I also keep misplacing my Christmas spirit. One minute I will be singing Christmas songs in my head and sharing good laughs; the next moment I am feeling lonely and wishing the season was over and needing a holiday and wishing work was easier and suffering headaches and shoulder pain and alternating between wanting to stick my head into a cream pie in desperate hunger and thinking food is the grossest thing in the world. I have all my presents bought and wrapped. My house is decorated. I need to do more baking, but I had enough for presents and the work feast. I’m desperately reaching for my routines, but finding that more and more they aren’t working for me. I think my stress is hitting an all-time high again and I can’t find the energy today to do the cleaning I need to.



Okay – I kicked me arse, but I got my office area cleaner. I feel slightly better already. Amazing how much of an effect having a messy office has on me. I also cleaned my emails a bit. Always a nice feeling. I am so hoping that work slows down over the next two weeks so I can clean my work emails. Goodness – so many emails. Every time I clean them, I think I will be better and things get chaotic and it just doesn’t get better.

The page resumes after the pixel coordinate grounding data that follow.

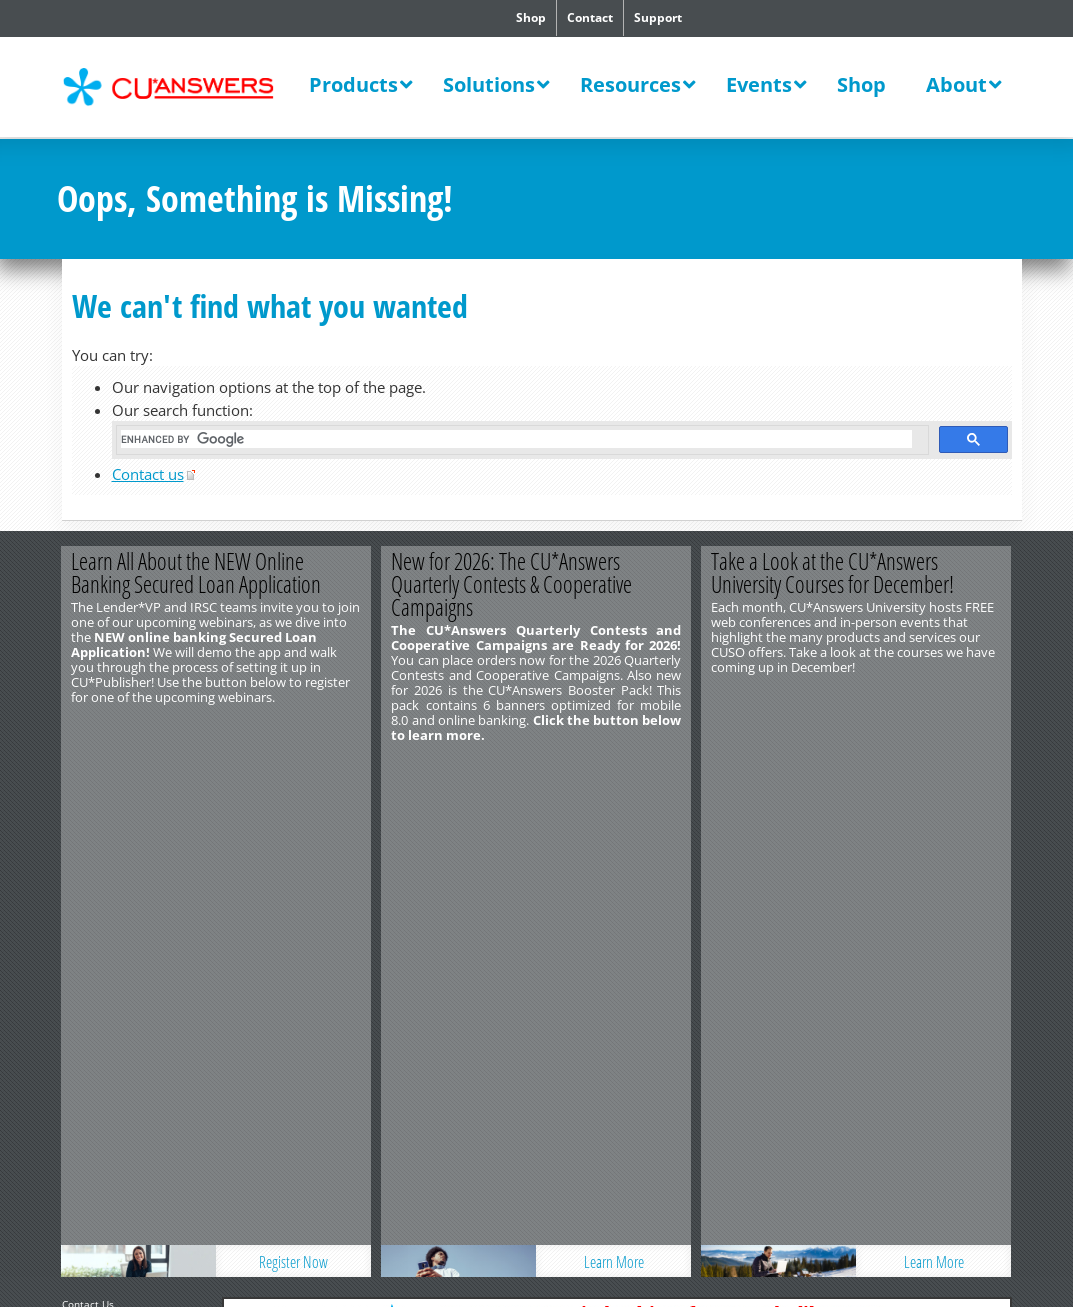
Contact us (148, 474)
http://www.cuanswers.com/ (130, 825)
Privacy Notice (165, 855)
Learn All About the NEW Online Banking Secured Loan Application (197, 572)
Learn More (614, 768)
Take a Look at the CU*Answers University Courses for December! (833, 572)
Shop (531, 17)
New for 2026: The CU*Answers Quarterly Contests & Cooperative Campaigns (512, 584)
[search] (516, 439)
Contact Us (88, 810)
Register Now (294, 768)
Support (658, 17)
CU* (181, 87)
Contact (590, 17)
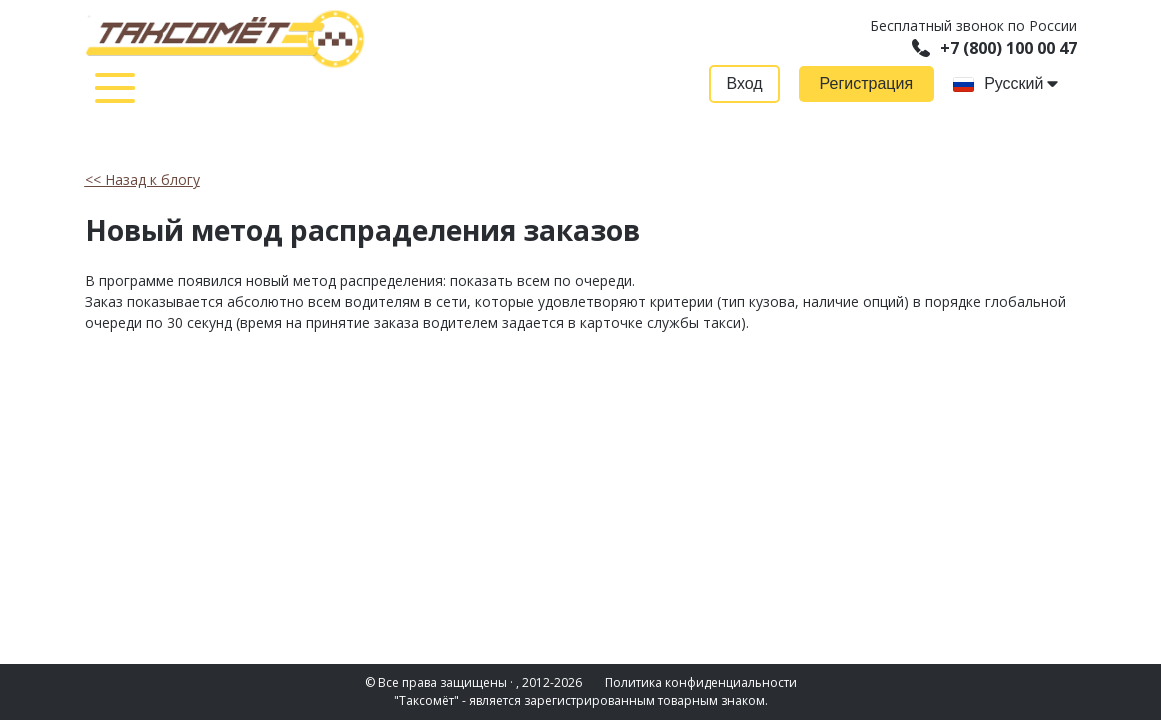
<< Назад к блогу (142, 179)
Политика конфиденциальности (701, 682)
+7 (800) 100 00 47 (994, 48)
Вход (744, 83)
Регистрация (867, 83)
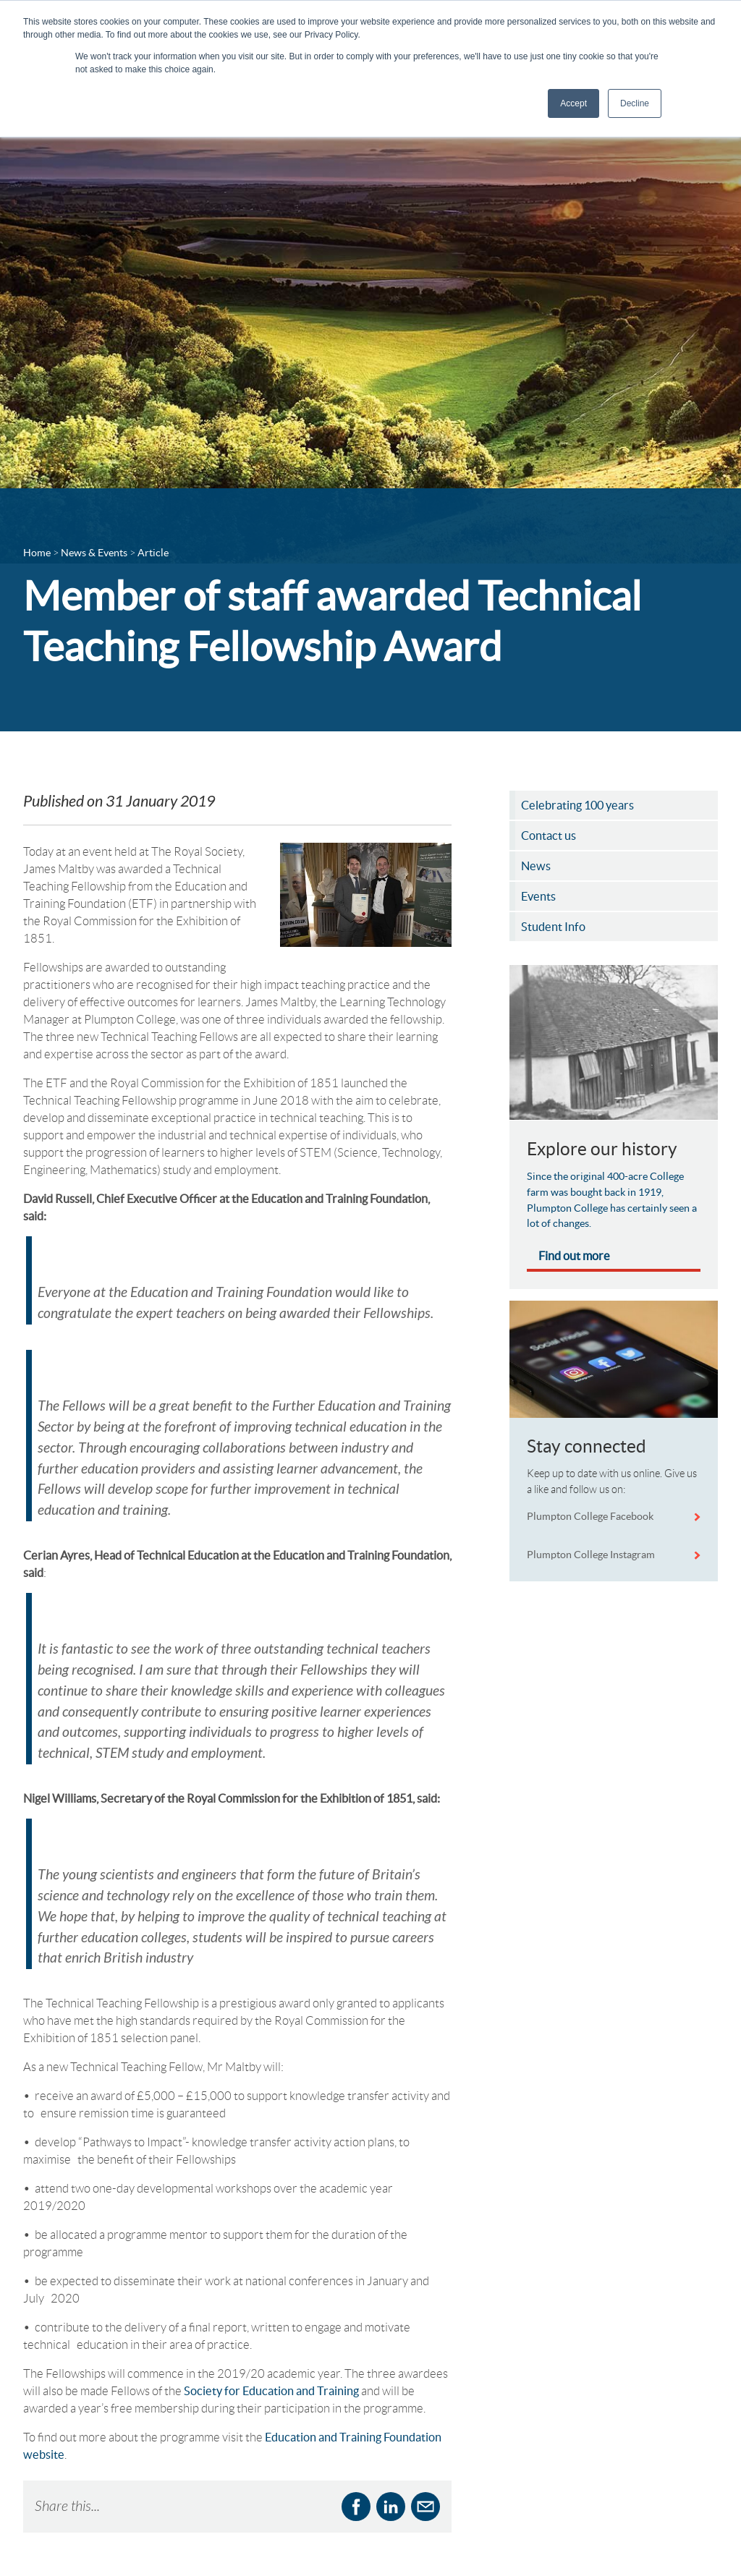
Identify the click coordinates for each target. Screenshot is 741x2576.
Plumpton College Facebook (591, 1516)
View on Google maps (571, 2543)
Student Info (152, 2555)
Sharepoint (282, 2513)
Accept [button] (573, 103)
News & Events (158, 2513)
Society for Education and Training (271, 2205)
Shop (269, 2534)
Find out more (574, 1255)
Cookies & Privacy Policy (444, 2545)
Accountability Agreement (422, 2495)
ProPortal (280, 2492)
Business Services (163, 2471)
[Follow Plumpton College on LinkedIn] (703, 2450)
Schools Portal (156, 2534)
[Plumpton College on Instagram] (703, 2516)
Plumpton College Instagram (591, 1554)
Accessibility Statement (441, 2524)
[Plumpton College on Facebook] (703, 2483)
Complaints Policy (430, 2566)
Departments (154, 2492)
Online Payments (296, 2471)
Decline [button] (634, 103)
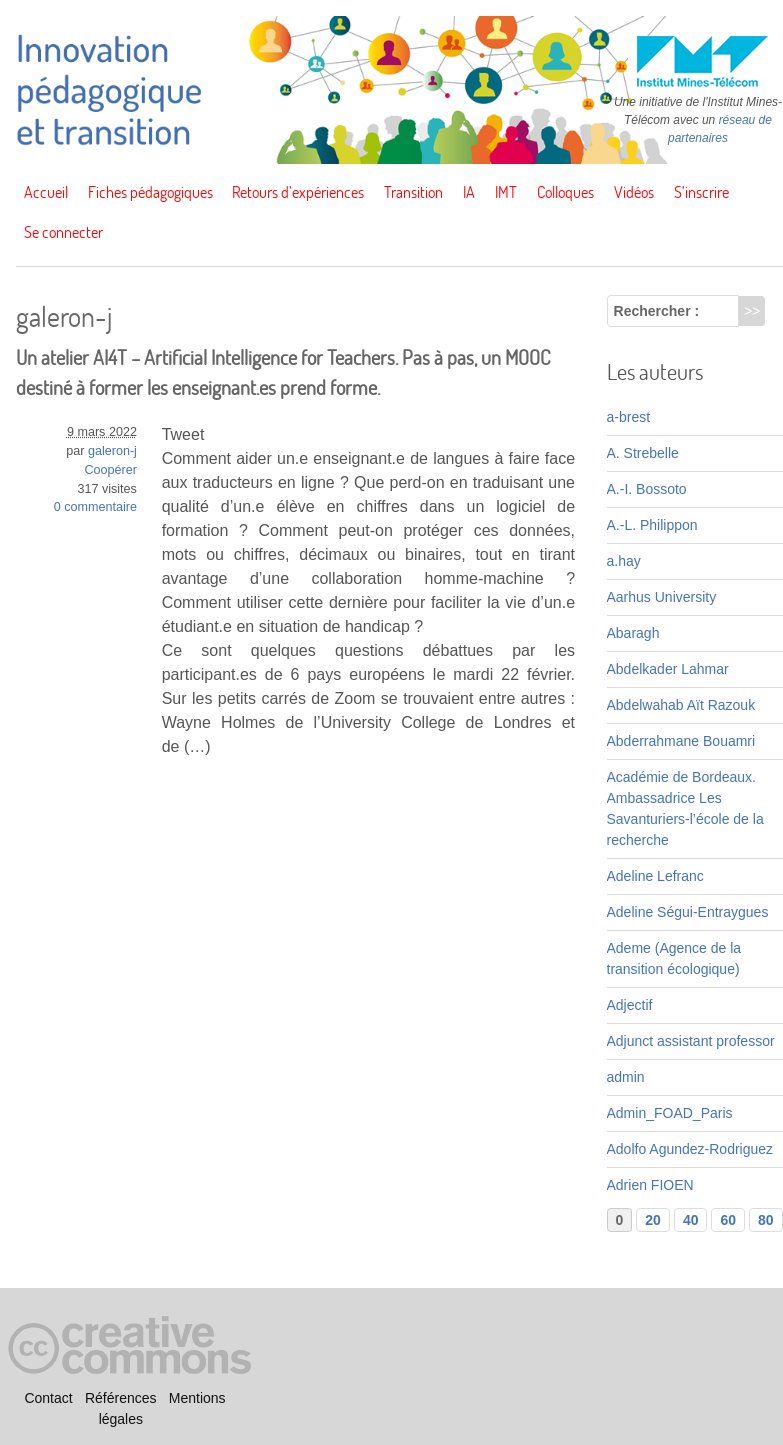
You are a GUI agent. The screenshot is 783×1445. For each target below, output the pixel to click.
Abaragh (633, 633)
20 (653, 1220)
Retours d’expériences (298, 192)
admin (626, 1077)
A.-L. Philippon (652, 525)
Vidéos (634, 192)
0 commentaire (95, 507)
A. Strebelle (643, 453)
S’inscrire (701, 192)
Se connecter (63, 232)
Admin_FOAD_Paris (670, 1113)
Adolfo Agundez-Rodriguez (690, 1149)
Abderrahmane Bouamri (681, 741)
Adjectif (630, 1005)
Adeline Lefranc (655, 876)
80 (766, 1220)
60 (728, 1220)
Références (121, 1398)
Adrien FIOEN (650, 1185)
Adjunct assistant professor (691, 1041)
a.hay (624, 561)
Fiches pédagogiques (150, 192)
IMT (506, 192)
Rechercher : (657, 311)
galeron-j (112, 451)
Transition (413, 192)
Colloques (565, 192)
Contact (48, 1398)
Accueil (46, 192)
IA (469, 192)
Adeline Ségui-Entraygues (688, 912)
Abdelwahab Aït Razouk (681, 705)
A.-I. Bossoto (647, 489)
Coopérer (110, 470)
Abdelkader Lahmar (668, 669)
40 (691, 1220)
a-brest (629, 417)
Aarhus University (662, 597)
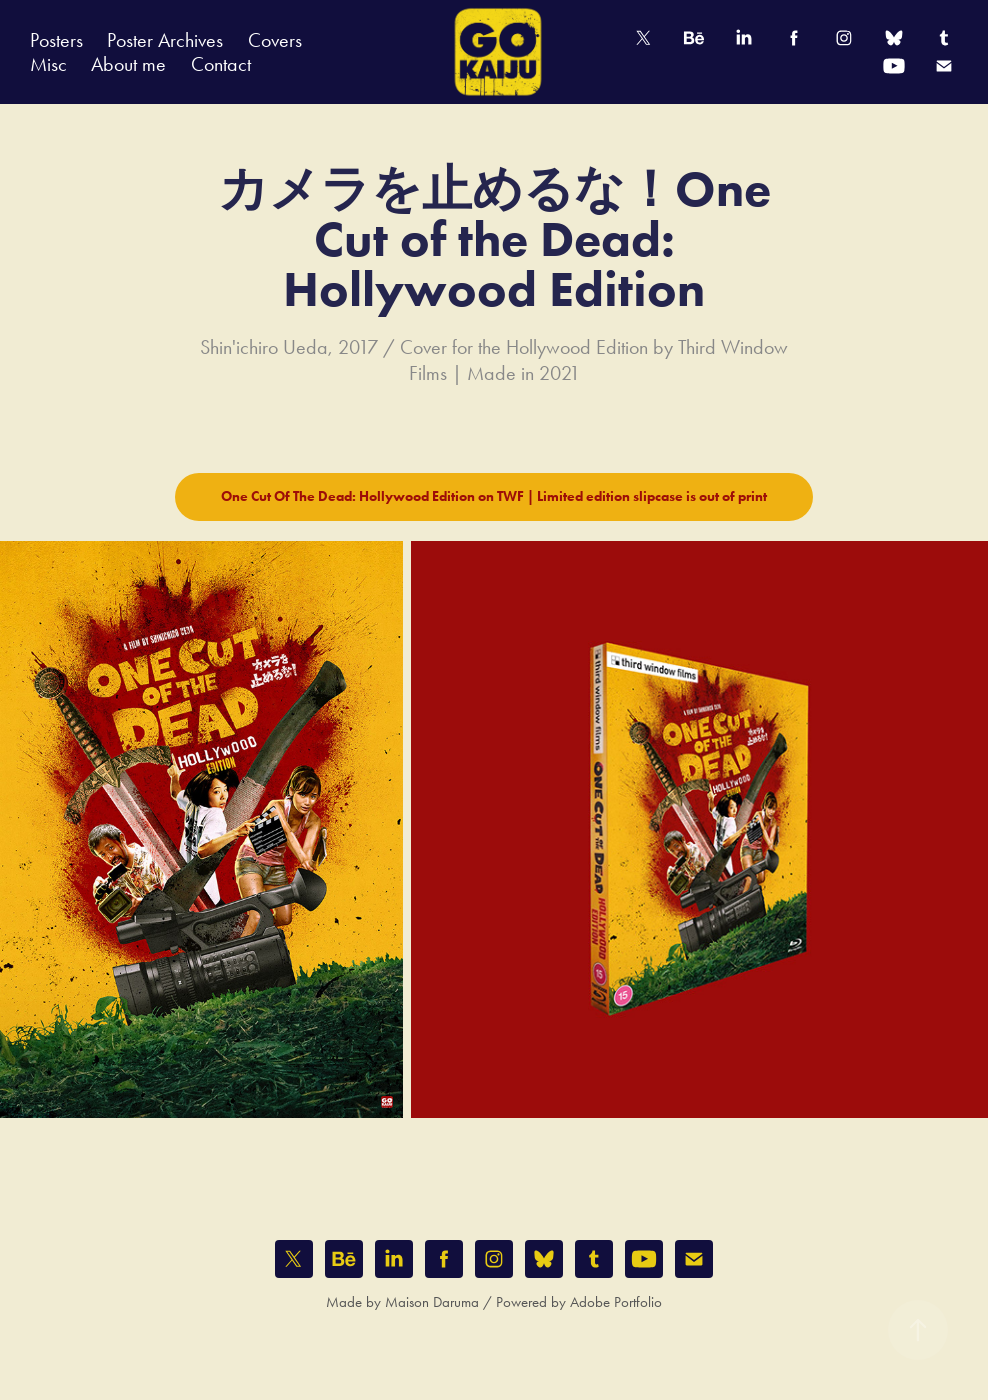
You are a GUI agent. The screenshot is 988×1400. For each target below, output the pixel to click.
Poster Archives (165, 40)
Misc (48, 64)
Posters (56, 40)
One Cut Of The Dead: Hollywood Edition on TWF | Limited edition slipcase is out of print (494, 496)
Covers (275, 40)
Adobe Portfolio (616, 1302)
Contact (221, 64)
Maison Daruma (432, 1302)
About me (128, 64)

There are positive things in my life too. I am doing some good work at work. People loved my cards and treats. Actually, it has been quite blush inducing some of the kind words I have received from people about what I wrote in their cards. I truly believed what I wrote and I am glad that the sentiment meant a lot to them.

So I am going to focus on that and my cleaner office and go finish my laundry and perhaps even have supper. Or at least a snack. It was feast day and it was quite filling. Oy!